[Entries taken from a collection]
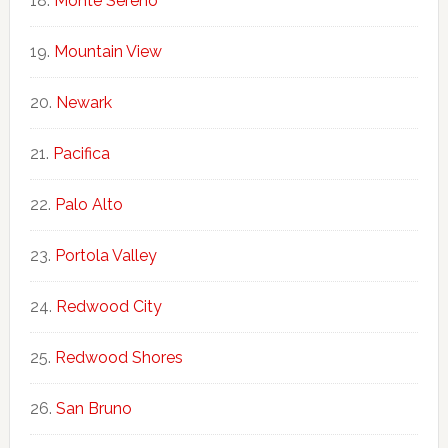
Monte Sereno
Mountain View
Newark
Pacifica
Palo Alto
Portola Valley
Redwood City
Redwood Shores
San Bruno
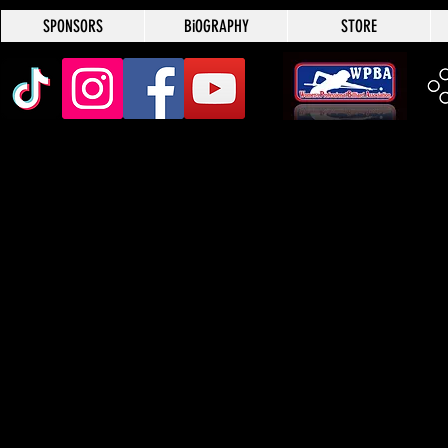
SPONSORS
BiOGRAPHY
STORE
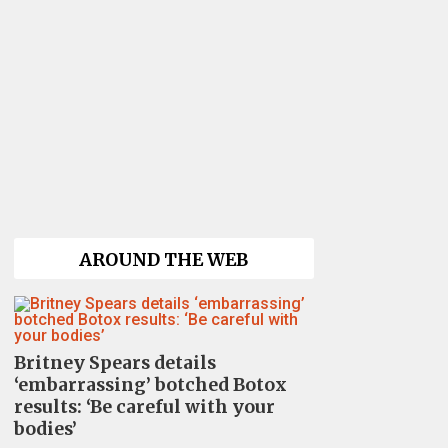
AROUND THE WEB
Britney Spears details
‘embarrassing’ botched Botox
results: ‘Be careful with your
bodies’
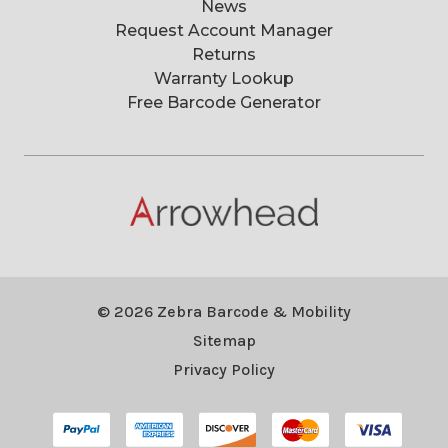
News
Request Account Manager
Returns
Warranty Lookup
Free Barcode Generator
© 2026 Zebra Barcode & Mobility
Sitemap
Privacy Policy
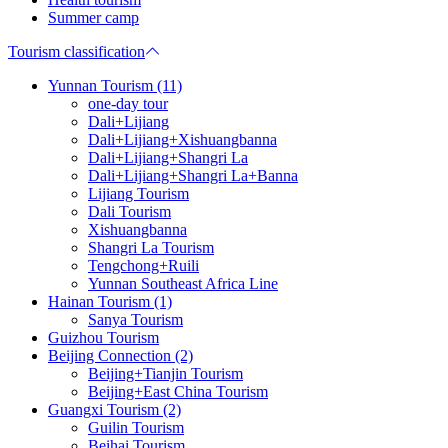
Summer camp
Tourism classification
Yunnan Tourism (11)
one-day tour
Dali+Lijiang
Dali+Lijiang+Xishuangbanna
Dali+Lijiang+Shangri La
Dali+Lijiang+Shangri La+Banna
Lijiang Tourism
Dali Tourism
Xishuangbanna
Shangri La Tourism
Tengchong+Ruili
Yunnan Southeast Africa Line
Hainan Tourism (1)
Sanya Tourism
Guizhou Tourism
Beijing Connection (2)
Beijing+Tianjin Tourism
Beijing+East China Tourism
Guangxi Tourism (2)
Guilin Tourism
Beihai Tourism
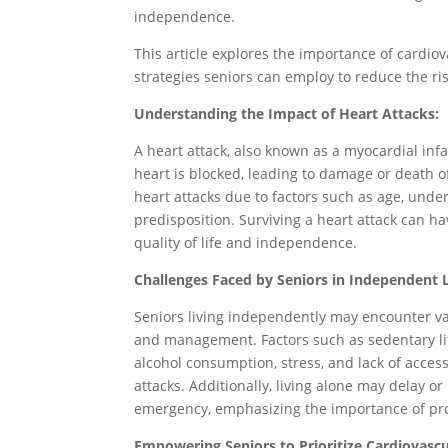
independence.
This article explores the importance of cardio
strategies seniors can employ to reduce the ris
Understanding the Impact of Heart Attacks:
A heart attack, also known as a myocardial infa
heart is blocked, leading to damage or death of
heart attacks due to factors such as age, underl
predisposition. Surviving a heart attack can h
quality of life and independence.
Challenges Faced by Seniors in Independent L
Seniors living independently may encounter va
and management. Factors such as sedentary life
alcohol consumption, stress, and lack of access
attacks. Additionally, living alone may delay or
emergency, emphasizing the importance of pro
Empowering Seniors to Prioritize Cardiovascu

**What you need to do**.
Begin with the line that contains "A heart attack, also" and end with the last line of the data. Repeat those two lines and all between them exactly.

**Exercise answer**.
A heart attack, also known as a myocardial infa
heart is blocked, leading to damage or death of
heart attacks due to factors such as age, underl
predisposition. Surviving a heart attack can h
quality of life and independence.
Challenges Faced by Seniors in Independent L
Seniors living independently may encounter va
and management. Factors such as sedentary life
alcohol consumption, stress, and lack of access
attacks. Additionally, living alone may delay or
emergency, emphasizing the importance of pro
Empowering Seniors to Prioritize Cardiovascu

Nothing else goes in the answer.